8th September 2012
I’m on the road again. There’s that strange yet familiar feeling of displacement as I sit gazing out onto the tarmac at Dubai airport, the gentle hum of commercialism buzzing around me. I have ticked all the time wasting boxes. I have spent too much money on electricals and replaced my sadly deflated neck pillow. I have paid an extortional amount for a coffee and eaten a rather unappealing panini. I need to remember that spicy sausage does not normally equal tasty. Now it is time for me to sit in the haze of my jetlag and wait…only another 2 and half hours until the next flight…

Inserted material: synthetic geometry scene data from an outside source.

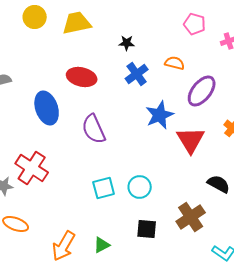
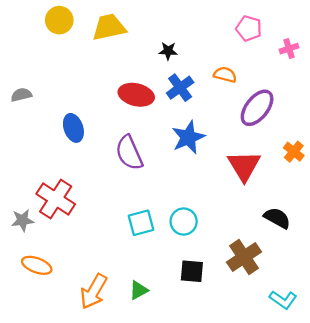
red ellipse: (82, 77) -> (136, 95), moved
blue ellipse: (47, 108) -> (73, 128), size x0.7
blue star: (160, 115) -> (188, 137), moved

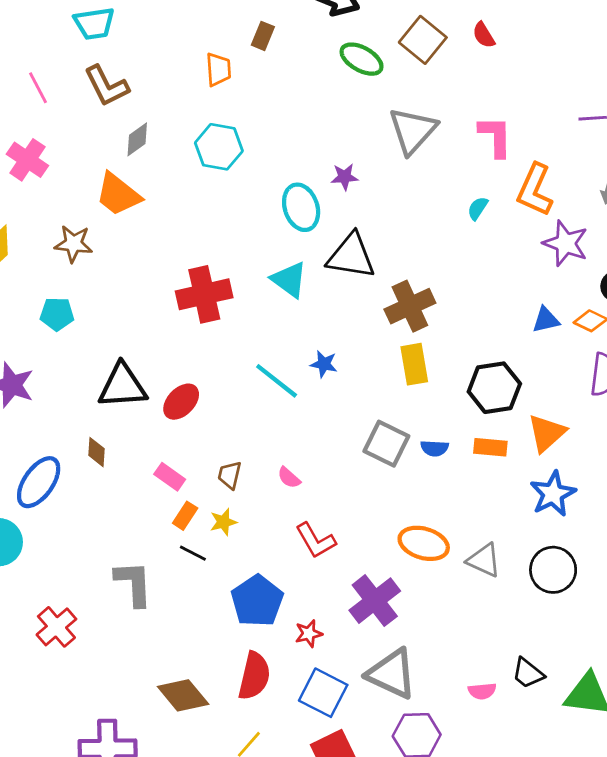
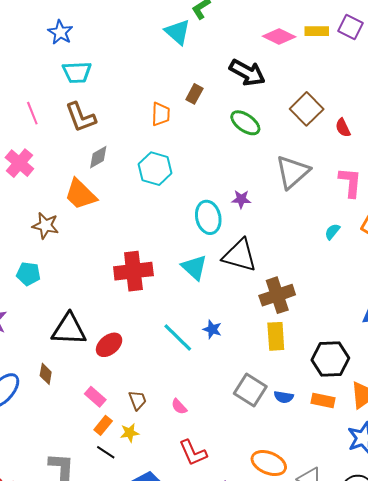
red semicircle: (484, 35) -> (343, 128), moved
green ellipse: (362, 59) -> (245, 123), moved
brown trapezoid: (230, 475) -> (138, 400), turned 140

Around me sit people from all over the globe trying desperately to get some sleep, or to calm their children or to make the time go faster in any way that they can. There are the lucky ones – snoring softly as others cast jealous looks their way. And the talented ones – next to me an African woman has camped out on the floor using her jumpers as pillows, and seems to be sleeping. And then there’s me…tip-tapping away, attempting a head start on my blog for this leg of the journey.

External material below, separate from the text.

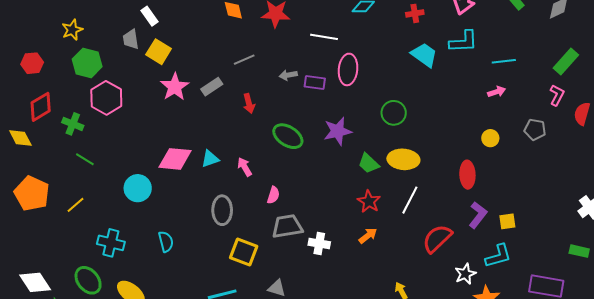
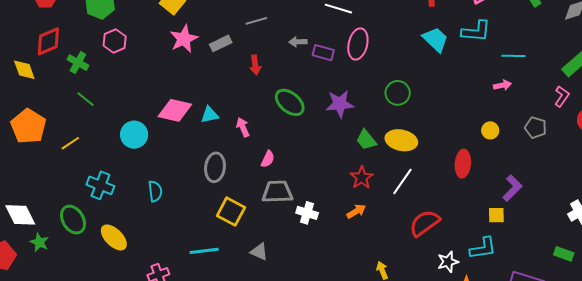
pink hexagon: (106, 98) -> (115, 41), size x0.7
purple L-shape: (478, 215) -> (512, 188), moved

After two wonderful weeks at home, I am feeling a mixture of sadness and excitement about leaving again. Seeing family and friends has been really great, making the inevitable reality of the end of the trip a somewhat more palatable prospect. The job interviews still weigh on my mind, although the pervasive anticipatory anxiety has now been replaced by a frustration at words that cannot be unsaid, and a strong desire to hear the news – good or bad. I know what I need to think – “nothing I can do about it now.” But this is always easier said than done right?